Substantial dilution is only half the story. The other half is the negative cash flow, which is presumably going to require even more share issuance in the next quarter. If the company continues to burn US$50 million a quarter, and has US$90 million in cash, it would seem likely that the next equity offering is going to be in the next few months.

AutoChina CFO Jason Wang maintains the company is not burning cash, but using additional capital for expansion of the business. It doesn’t matter what you call it, the effect is the same: At some point, the company runs out of money and needs to raise more.

The results from the next quarter will give a clearer view on that but the first quarter does not inspire confidence. So far, AutoChina has sold its dealership business for the US$48 million, and in January it redeemed all the warrants outstanding for US$20 million in cash. Then in March it placed a secondary stock offering for nearly US$67 million and obtained short term bank loans of US$51 million (conditional on a pledge of a fixed deposit, while affiliates pledge various properties as collateral against these loans).

This is an interesting point. AutoChina is getting loans from banks secured by property, not by the business. The only conclusion can be that the banks view the business as being not as credit worthy as the property.

As previously discussed, and not denied by the company, AutoChina pays for its trucks up front, using loans from subsidiaries owned by the CEO. The company is bound to repay the loans over a six-month period but takes in the money from its own customers, the truck purchasers, over 26 months following a 25% down payment.
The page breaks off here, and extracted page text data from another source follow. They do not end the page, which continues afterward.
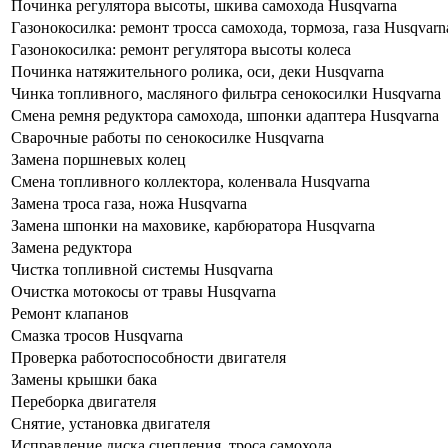
Починка регулятора высоты, шкива самохода Husqvarna
Газонокосилка: ремонт тросса самохода, тормоза, газа Husqvarn
Газонокосилка: ремонт регулятора высоты колеса
Починка натяжительного ролика, оси, деки Husqvarna
Чинка топливного, масляного фильтра сенокосилки Husqvarna
Смена ремня редуктора самохода, шпонки адаптера Husqvarna
Сварочные работы по сенокосилке Husqvarna
Замена поршневых колец
Смена топливного коллектора, коленвала Husqvarna
Замена троса газа, ножа Husqvarna
Замена шпонки на маховике, карбюратора Husqvarna
Замена редуктора
Чистка топливной системы Husqvarna
Очистка мотокосы от травы Husqvarna
Ремонт клапанов
Смазка тросов Husqvarna
Проверка работоспособности двигателя
Замены крышки бака
Переборка двигателя
Снятие, установка двигателя
Исправление диска сцепления, троса самохода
That's called a funding gap – and AutoChina’s funding gap is made bigger with every truck sold. The difference is currently made up by an affiliate company, Beiguo Commercial Building, but that company presumably does not have the ability to hold an unlimited amount of debt on behalf of AutoChina.

We contacted the only sell side analyst who follows AutoChina, Amit Dayal, senior China analyst and senior cleantech analyst at Rodman & Renshaw. Asked about AutoChina’s weird funding arrangements, Dayal said Rodman was working with company management to review the financing structure to see whether it is reasonable or not.

SinoSage would think that analysis should have been completed before Rodman served as lead placement agent for AutoChina’s additional offering of two million shares in March, which raised US$70 million. This is the financial transaction at the heart of the business and it either makes sense or it doesn’t.

SinoSage remains skeptical. If you own AutoChina shares, prepare for more dilution.